John Adams said, “Facts are stubborn things; and whatever may be our wishes, our inclinations, or the dictates or our passions, they cannot alter the state of facts and evidence. Someone needs to tell Donald Trump that.
We seem to be entering an era where the facts aren’t important. Facts have become subjective statements and are sometimes, by some people, replaced with “alternative facts.” The term “alternative facts” was used by counselor to Donald Trump, Kellyanne Conway when she referred to White House press secretary Sean Spicer’s comments about last week’s inauguration attracting “the largest audience ever.”
How many of us watched the inauguration live? I happen to have had both the TV and the radio on at the time. Both were independently report the same news. In addition to the reporting on the dignitaries, they also reported on the size of the audience. Live footage clearly showed how large the crowds were – or more accurately, how large the crowds weren’t, especially when compared to Barack Obama’s inauguration. Clearly, fewer people came to watch Donald Trump being “crowned king.” Blame it on the rainy weather, though some stated the sun came out. It didn’t. Blame it on the candidate. The fact is, relatively speaking, on inauguration day 2017, the number of spectators on hand to watch was small.
This president would have you believe that the crowd was record breaking and reaching all the way to the Washington Memorial. Anyone of us who was watching knows that’s not true. It makes one wonder why does the size of the crowd matter so much to this man? And, if he is lying about something so inconsequential, what is the case for the really important stuff?
How far do the “alternative facts” go? We must remember that “alternative facts” are nothing more than “news speak” a term coined in Geroge Orwell’s 1984. News speak is basically propaganda – the government feeding you thoughts and information that it wants you to believe. New speak and alternative facts are simply lies.
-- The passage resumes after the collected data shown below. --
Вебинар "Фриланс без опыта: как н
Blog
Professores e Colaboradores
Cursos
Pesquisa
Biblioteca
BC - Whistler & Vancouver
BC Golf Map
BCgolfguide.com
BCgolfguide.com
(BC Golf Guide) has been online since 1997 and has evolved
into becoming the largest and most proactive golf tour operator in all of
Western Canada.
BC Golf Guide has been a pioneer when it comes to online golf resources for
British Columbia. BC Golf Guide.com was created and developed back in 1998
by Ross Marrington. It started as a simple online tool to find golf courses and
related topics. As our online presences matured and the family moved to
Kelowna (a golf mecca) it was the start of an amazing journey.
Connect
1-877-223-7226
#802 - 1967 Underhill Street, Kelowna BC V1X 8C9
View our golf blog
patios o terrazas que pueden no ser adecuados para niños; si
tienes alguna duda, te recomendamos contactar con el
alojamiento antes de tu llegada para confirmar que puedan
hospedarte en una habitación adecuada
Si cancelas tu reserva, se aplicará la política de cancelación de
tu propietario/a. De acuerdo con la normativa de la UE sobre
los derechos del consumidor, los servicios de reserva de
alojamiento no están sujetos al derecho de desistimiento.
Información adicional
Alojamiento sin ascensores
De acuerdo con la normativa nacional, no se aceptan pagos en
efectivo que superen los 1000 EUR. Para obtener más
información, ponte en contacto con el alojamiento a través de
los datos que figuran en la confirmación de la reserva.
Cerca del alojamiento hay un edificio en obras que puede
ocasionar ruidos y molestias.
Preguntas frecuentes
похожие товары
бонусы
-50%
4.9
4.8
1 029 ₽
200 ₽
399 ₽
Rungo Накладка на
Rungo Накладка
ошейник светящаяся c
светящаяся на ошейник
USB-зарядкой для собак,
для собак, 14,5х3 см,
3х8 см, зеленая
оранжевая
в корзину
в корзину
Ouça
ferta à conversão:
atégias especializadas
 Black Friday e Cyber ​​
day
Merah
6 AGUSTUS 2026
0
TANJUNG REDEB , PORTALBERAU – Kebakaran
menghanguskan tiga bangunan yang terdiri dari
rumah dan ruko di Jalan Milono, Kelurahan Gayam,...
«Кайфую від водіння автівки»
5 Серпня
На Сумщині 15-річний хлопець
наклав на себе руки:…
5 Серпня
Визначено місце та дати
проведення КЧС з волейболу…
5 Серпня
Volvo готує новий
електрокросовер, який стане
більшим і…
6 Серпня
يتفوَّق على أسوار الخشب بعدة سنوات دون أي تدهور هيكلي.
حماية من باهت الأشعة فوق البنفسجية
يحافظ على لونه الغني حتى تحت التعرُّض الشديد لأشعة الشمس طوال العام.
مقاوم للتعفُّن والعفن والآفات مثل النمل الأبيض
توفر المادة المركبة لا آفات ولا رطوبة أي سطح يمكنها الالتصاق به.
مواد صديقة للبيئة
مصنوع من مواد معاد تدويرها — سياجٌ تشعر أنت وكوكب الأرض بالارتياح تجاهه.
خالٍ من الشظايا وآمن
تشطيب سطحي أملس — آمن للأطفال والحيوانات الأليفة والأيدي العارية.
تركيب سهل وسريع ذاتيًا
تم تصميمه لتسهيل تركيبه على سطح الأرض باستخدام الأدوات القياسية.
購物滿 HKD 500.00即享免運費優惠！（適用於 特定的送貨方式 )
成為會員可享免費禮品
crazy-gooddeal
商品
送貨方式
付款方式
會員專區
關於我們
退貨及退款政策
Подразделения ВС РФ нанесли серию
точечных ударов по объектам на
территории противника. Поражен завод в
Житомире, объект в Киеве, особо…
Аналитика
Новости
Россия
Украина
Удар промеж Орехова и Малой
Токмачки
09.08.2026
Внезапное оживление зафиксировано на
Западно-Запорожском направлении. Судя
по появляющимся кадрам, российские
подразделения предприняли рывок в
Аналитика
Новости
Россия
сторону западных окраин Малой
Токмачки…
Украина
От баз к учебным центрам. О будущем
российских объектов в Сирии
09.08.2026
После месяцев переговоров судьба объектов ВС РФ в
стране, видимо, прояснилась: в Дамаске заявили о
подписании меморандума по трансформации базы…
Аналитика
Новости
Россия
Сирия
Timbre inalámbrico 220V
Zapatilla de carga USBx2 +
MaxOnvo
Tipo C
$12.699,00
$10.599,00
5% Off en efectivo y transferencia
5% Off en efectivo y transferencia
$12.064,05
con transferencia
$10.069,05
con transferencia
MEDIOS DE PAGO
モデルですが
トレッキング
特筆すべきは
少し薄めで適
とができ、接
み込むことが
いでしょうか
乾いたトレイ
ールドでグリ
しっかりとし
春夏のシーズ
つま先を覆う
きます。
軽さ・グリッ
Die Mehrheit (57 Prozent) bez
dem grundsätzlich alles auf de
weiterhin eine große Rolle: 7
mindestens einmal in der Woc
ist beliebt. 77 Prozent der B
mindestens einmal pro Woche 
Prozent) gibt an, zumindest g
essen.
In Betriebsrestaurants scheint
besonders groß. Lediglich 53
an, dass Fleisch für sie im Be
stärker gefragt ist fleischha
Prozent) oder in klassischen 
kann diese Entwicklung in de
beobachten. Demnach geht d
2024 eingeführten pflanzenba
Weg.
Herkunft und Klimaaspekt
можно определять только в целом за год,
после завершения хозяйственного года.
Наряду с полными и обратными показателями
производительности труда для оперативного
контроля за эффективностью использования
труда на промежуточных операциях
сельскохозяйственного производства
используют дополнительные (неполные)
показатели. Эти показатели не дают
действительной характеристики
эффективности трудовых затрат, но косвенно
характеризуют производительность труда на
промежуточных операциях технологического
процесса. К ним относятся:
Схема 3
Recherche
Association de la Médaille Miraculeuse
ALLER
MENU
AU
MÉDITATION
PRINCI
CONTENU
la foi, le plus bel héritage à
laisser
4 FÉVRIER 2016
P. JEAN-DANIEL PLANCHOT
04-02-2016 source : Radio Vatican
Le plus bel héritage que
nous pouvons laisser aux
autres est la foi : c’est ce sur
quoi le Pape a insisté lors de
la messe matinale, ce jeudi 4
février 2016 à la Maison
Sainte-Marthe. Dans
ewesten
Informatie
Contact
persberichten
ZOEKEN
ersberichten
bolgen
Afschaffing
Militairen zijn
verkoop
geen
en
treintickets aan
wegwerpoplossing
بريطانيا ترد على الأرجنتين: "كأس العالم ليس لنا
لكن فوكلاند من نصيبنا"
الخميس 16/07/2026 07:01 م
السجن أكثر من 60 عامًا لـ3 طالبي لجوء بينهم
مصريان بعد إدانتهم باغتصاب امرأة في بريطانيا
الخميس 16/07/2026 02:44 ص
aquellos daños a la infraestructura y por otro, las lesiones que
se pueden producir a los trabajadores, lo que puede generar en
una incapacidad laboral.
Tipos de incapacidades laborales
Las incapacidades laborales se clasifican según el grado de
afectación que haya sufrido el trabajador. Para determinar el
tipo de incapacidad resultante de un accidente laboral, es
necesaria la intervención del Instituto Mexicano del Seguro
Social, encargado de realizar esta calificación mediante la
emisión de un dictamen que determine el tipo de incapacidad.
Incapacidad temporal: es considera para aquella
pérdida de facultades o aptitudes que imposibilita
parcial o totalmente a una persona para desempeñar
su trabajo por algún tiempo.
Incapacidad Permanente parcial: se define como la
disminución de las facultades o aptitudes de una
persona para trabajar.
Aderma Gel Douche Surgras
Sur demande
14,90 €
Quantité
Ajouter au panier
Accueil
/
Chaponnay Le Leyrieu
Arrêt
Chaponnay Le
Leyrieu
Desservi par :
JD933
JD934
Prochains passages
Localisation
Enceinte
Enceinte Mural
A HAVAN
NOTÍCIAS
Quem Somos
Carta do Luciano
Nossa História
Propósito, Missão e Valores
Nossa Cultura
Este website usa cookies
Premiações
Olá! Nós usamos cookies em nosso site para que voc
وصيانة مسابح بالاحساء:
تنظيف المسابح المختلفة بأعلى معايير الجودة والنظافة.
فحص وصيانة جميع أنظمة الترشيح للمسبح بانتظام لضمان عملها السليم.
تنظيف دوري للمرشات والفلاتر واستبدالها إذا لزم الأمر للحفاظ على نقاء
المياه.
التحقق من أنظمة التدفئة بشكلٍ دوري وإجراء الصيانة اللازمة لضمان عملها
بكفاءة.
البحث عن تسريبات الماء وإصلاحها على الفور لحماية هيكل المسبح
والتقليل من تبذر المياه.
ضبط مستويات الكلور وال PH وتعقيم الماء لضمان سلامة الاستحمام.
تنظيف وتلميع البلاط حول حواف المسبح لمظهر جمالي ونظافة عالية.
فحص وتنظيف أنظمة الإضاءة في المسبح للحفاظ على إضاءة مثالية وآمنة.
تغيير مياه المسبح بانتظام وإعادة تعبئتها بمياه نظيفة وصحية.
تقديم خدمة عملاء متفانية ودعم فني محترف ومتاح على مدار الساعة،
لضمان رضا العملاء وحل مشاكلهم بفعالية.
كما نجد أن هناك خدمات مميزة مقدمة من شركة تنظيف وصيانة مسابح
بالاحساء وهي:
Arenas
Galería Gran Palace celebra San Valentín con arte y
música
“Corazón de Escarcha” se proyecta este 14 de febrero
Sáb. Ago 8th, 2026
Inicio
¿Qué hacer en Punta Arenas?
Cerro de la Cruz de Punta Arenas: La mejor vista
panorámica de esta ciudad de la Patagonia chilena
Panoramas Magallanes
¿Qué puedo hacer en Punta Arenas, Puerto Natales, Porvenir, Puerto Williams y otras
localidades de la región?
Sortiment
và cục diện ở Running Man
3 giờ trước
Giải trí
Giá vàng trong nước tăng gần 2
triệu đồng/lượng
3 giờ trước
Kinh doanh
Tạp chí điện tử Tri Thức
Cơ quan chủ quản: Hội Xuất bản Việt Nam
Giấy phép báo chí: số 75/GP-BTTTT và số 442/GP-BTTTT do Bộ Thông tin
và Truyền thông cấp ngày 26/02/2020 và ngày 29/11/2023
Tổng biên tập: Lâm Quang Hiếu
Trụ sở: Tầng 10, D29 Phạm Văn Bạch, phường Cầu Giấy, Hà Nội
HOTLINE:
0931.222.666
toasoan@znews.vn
It’s interesting, funny and even frightening to note that sales of George Orwell’s dystopian novel have soared since Kellyanne Conway used the phrase “alternative facts.” It’s the sixth best selling book on Amazon right now.
A similar argument can be made about voter fraud. Does any one of us really believe that tree to five million illegal votes were cast for Hillary Clinton enabling her to win the popular vote in this country? We have an odd electoral college way of deciding who becomes president. I say odd because this system does not always crown she with the most votes queen. We all know that the same thing happened with Al Gore in the 2000 election. It is a flawed system.
The world can become a dangerous place when we start questioning or disregarding the facts. President Obama said that “part of the reason that our politics seems so tough right now and facts and science and argument does not seem to be wining the day all the time is because we’re hard wired not to always think clearly when we’re scared. And the county’s scared.”
But being scared is no reason to believe “alternative facts” because the true fact is, there is no such thing. It’s propaganda and we can’t let ourselves be fed lies.
Based on recent approval ratings, I believe that most of the country agrees. Though Donald Trump would vehemently disagree, according to Gallup Polling, Trump could be in line to have the lwest job approval rating up on taking office in Gallop Polling History. He now stands at 45% approval. The start of a president’s term, or as its called, the ‘honeymoon phase” is usually when such ratings are high. That’s not the case here. Initial job approval ratings for presidents generally tend to be about eight points lower than their transition approval ratings.